Focus Is on Compliance After Supreme Court's Ruling on ACA
Author: Jayne Zanglein, Western Carolina University
Now that the ACA has been upheld, plan sponsors need to focus their efforts on implementing ACA requirements. Several tasks require immediate attention by plan sponsors.
Form W-2 Reporting Requirements
The ACA requires employers to report the total cost of employer-sponsored group health coverage on Form W-2 for the 2012 tax year (distributed to employees in 2013).
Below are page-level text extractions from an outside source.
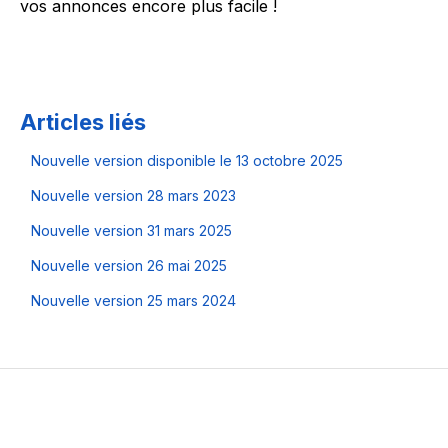
vos annonces encore plus facile !
Articles liés
Nouvelle version disponible le 13 octobre 2025
Nouvelle version 28 mars 2023
Nouvelle version 31 mars 2025
Nouvelle version 26 mai 2025
Nouvelle version 25 mars 2024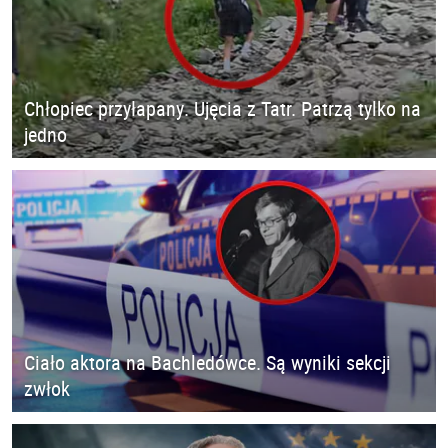
Chłopiec przyłapany. Ujęcia z Tatr. Patrzą tylko na
jedno
Ciało aktora na Bachledówce. Są wyniki sekcji
zwłok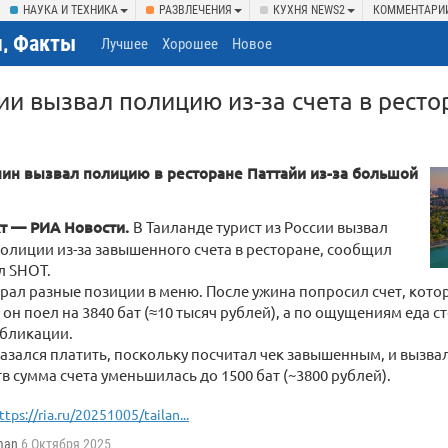
НАУКА И ТЕХНИКА
РАЗВЛЕЧЕНИЯ
КУХНЯ NEWS2
КОММЕНТАРИ
, Факты
Лучшее
Хорошее
Новое
сии вызвал полицию из-за счета в ресто
нин вызвал полицию в ресторане Паттайи из-за большой
т — РИА Новости.
В Таиланде турист из России вызвал
олиции из-за завышенного счета в ресторане, сообщил
л SHOT.
ал разные позиции в меню. После ужина попросил счет, кото
 он поел на 3840 бат (≈10 тысяч рублей), а по ощущениям еда с
убликации.
азался платить, поскольку посчитал чек завышенным, и вызва
в сумма счета уменьшилась до 1500 бат (~3800 рублей).
ttps://ria.ru/20251005/tailan...
man
6 Октября 2025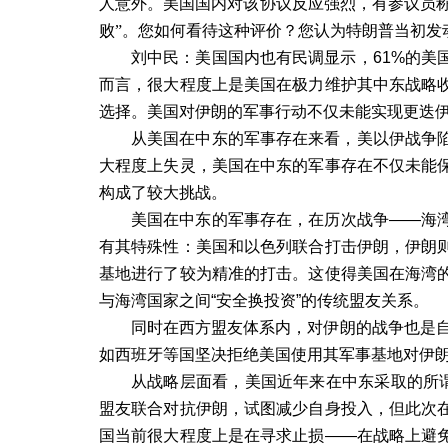
人意外。美国国内对该协议反应强烈，有参议员
败
”
。您如何看待这种评价？您认为特朗普当初发
刘中民：美国国内也有民调显示，
61%
的美
而言，很大程度上是美国在极力维护其中东战略
选择。美国对伊朗的军事行动不仅未能实现更迭
从美国在中东的军事存在来看，美以伊战争
大程度上失灵，美国在中东的军事存在不仅未能
构成了较大挑战。
美国在中东的军事存在，在历次战争——海
有其特殊性：美国和以色列联合打击伊朗，伊朗
基地进行了较为精准的打击。这使得美国在海湾
与海湾国家之间“安全换投资”的传统盟友关系。
同时在西方盟友体系内，对伊朗的战争也是
如西班牙等国坚决拒绝美国使用其军事基地对伊
从战略层面看，美国近年来在中东采取的所谓
盟友联合对抗伊朗，试图减少自身投入，但此次
国当前很大程度上是在寻求止损——在战略上避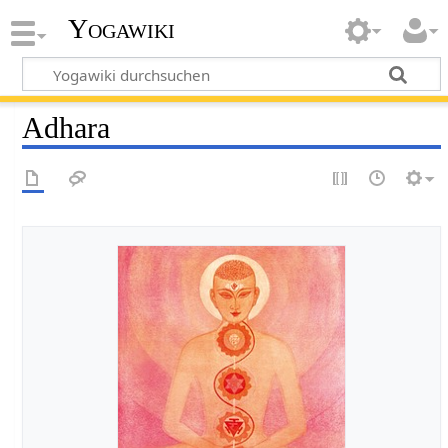
Yogawiki
Adhara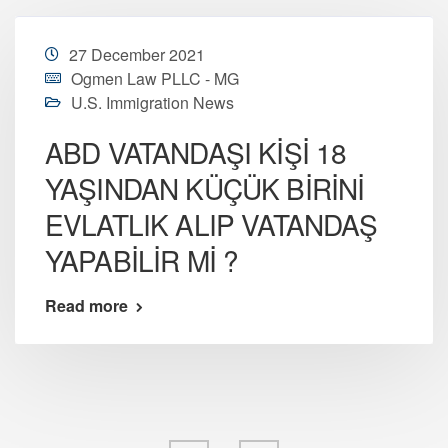
27 December 2021
Ogmen Law PLLC - MG
U.S. Immigration News
ABD VATANDAŞI KİŞİ 18
YAŞINDAN KÜÇÜK BİRİNİ
EVLATLIK ALIP VATANDAŞ
YAPABİLİR Mİ ?
Read more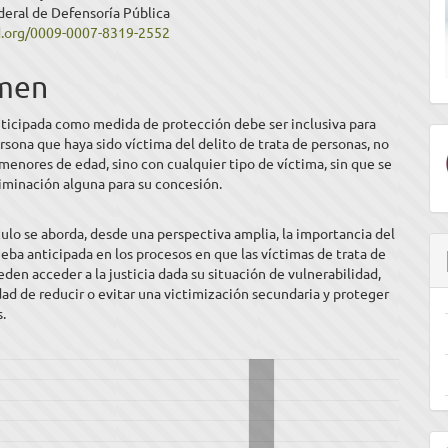
deral de Defensoría Pública
ipal
id.org/0009-0007-8319-2552
men
ulo
nticipada como medida de protección debe ser inclusiva para
rsona que haya sido víctima del delito de trata de personas, no
 menores de edad, sino con cualquier tipo de víctima, sin que se
riminación alguna para su concesión.
culo se aborda, desde una perspectiva amplia, la importancia del
ueba anticipada en los procesos en que las víctimas de trata de
den acceder a la justicia dada su situación de vulnerabilidad,
idad de reducir o evitar una victimización secundaria y proteger
.
E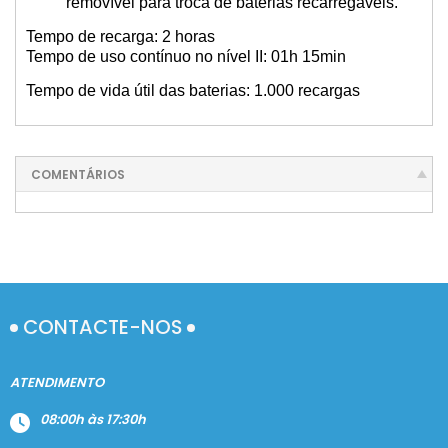
removível para troca de baterias recarregáveis.
Tempo de recarga: 2 horas
Tempo de uso contínuo no nível II: 01h 15min
Tempo de vida útil das baterias: 1.000 recargas
COMENTÁRIOS
CONTACTE-NOS
ATENDIMENTO
08:00h às 17:30h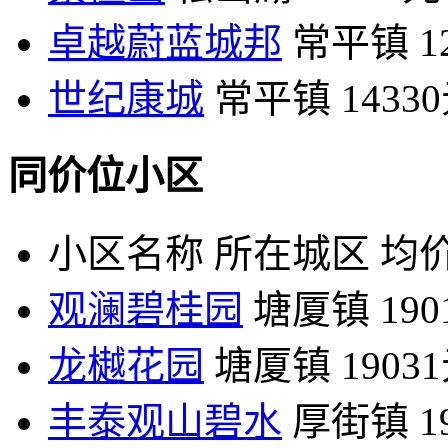
卓越蔚蓝城邦
常平镇
1
世纪康城
常平镇
1433
同价位小区
小区名称
所在城区
均价
观澜碧桂园
塘厦镇
19
龙樾花园
塘厦镇
1903
丰泰观山碧水
厚街镇
1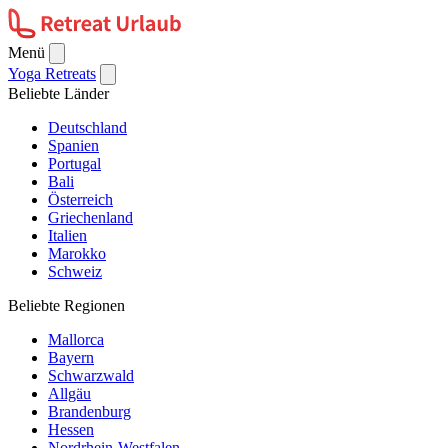
Menü
Yoga Retreats
Beliebte Länder
Deutschland
Spanien
Portugal
Bali
Österreich
Griechenland
Italien
Marokko
Schweiz
Beliebte Regionen
Mallorca
Bayern
Schwarzwald
Allgäu
Brandenburg
Hessen
Nordrhein-Westfalen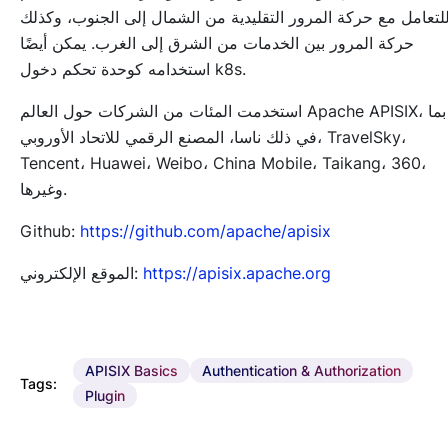
لتعامل مع حركة المرور التقليدية من الشمال إلى الجنوب، وكذلك
حركة المرور بين الخدمات من الشرق إلى الغرب. يمكن أيضًا
استخدامه كوحدة تحكم دخول k8s.
استخدمت المئات من الشركات حول العالم Apache APISIX، بما
في ذلك ناسا، المصنع الرقمي للاتحاد الأوروبي، TravelSky،
Tencent، Huawei، Weibo، China Mobile، Taikang، 360،
وغيرها.
Github:
https://github.com/apache/apisix
https://apisix.apache.org
الموقع الإلكتروني:
APISIX Basics
Authentication & Authorization
Tags:
Plugin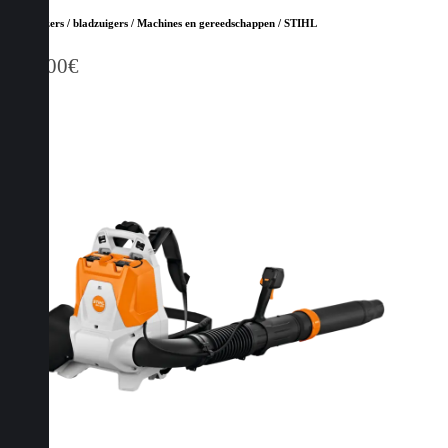
Bladblazers / bladzuigers / Machines en gereedschappen / STIHL
169,00
€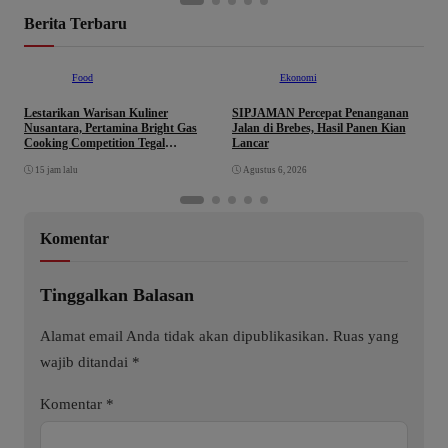
Berita Terbaru
Food
Ekonomi
Lestarikan Warisan Kuliner
SIPJAMAN Percepat Penanganan
T
Nusantara, Pertamina Bright Gas
Jalan di Brebes, Hasil Panen Kian
K
Cooking Competition Tegal
Lancar
C
Lahirkan Juara Baru
p
15 jam lalu
Agustus 6, 2026
K
Komentar
Tinggalkan Balasan
Alamat email Anda tidak akan dipublikasikan.
Ruas yang
wajib ditandai
*
Komentar
*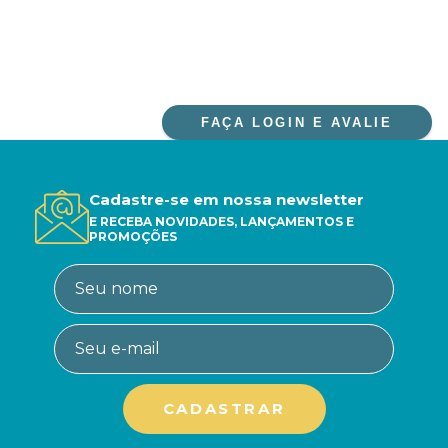
FAÇA LOGIN E AVALIE
Cadastre-se em nossa newsletter
E RECEBA NOVIDADES, LANÇAMENTOS E
PROMOÇÕES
There is an exception for employers that issue less than 250 W-2 forms.
The cost is based on the coverage in which the employee is enrolled and must account for changes in coverage throughout the plan year.
Employers should have systems in place (or be developing systems) that will track this information, and should also be working with their health care providers in order to determine how to collect and report this information.
Summary of Benefits and Coverage
The summary of benefits and coverage (SBC) describes the benefits and coverage under an employer's plan so that participants can compare the information to other plans for which they may be eligible.
The SBC must be provided to employees who enroll or re-enroll during an open enrollment period that begins on or after September 23, 2012. Plans that do not have a regular open enrollment period, or plans that allow individuals, such as new employees, to enroll outside of the open enrollment period, must comply on the first day of the plan year that begins on or after September 23, 2012.
Advance Notice of Benefit Changes
The ACA made a significant change to ERISA's Summary of Material Modification (SMM) reporting requirement when it adopted a 60-day advance written notice of material benefit changes. Material changes in the terms of the plan or coverage that are not reflected in the most recent SBC must be reported to plan enrollees within 60 days before the change goes into effect. This applies to changes made after the initial SBC is issued.
Health Flexible Spending Account Limits
The ACA imposes a $2,500 limit on employee pre-tax contributions to health flexible spending accounts (FSAs). The dollar limitation is effective for cafeteria plan years beginning on or after January 1, 2013.
Plan sponsors have until December 31, 2014 to amend plan documents as long as the amendment is retroactive for plan years beginning after December 31, 2012, and as long as the FSA implements the $2,500 limit for plan years beginning on or after January 1, 2013.
Beginning January 1, 2013, an additional 0.9 percent Medicare tax will apply to wages for individuals who earn more than $200,000 ($250,000 for individuals filing a joint tax return). Employers are required to withhold the additional 0.9 percent on the portion of wages in excess of $200,000 ($250,000 for individuals filing a joint tax return).
Notice to Employees of Health Care Exchanges
Employers are required to notify employees of their right to purchase insurance from a state insurance exchange. The notice must be provided no later than March 1, 2013.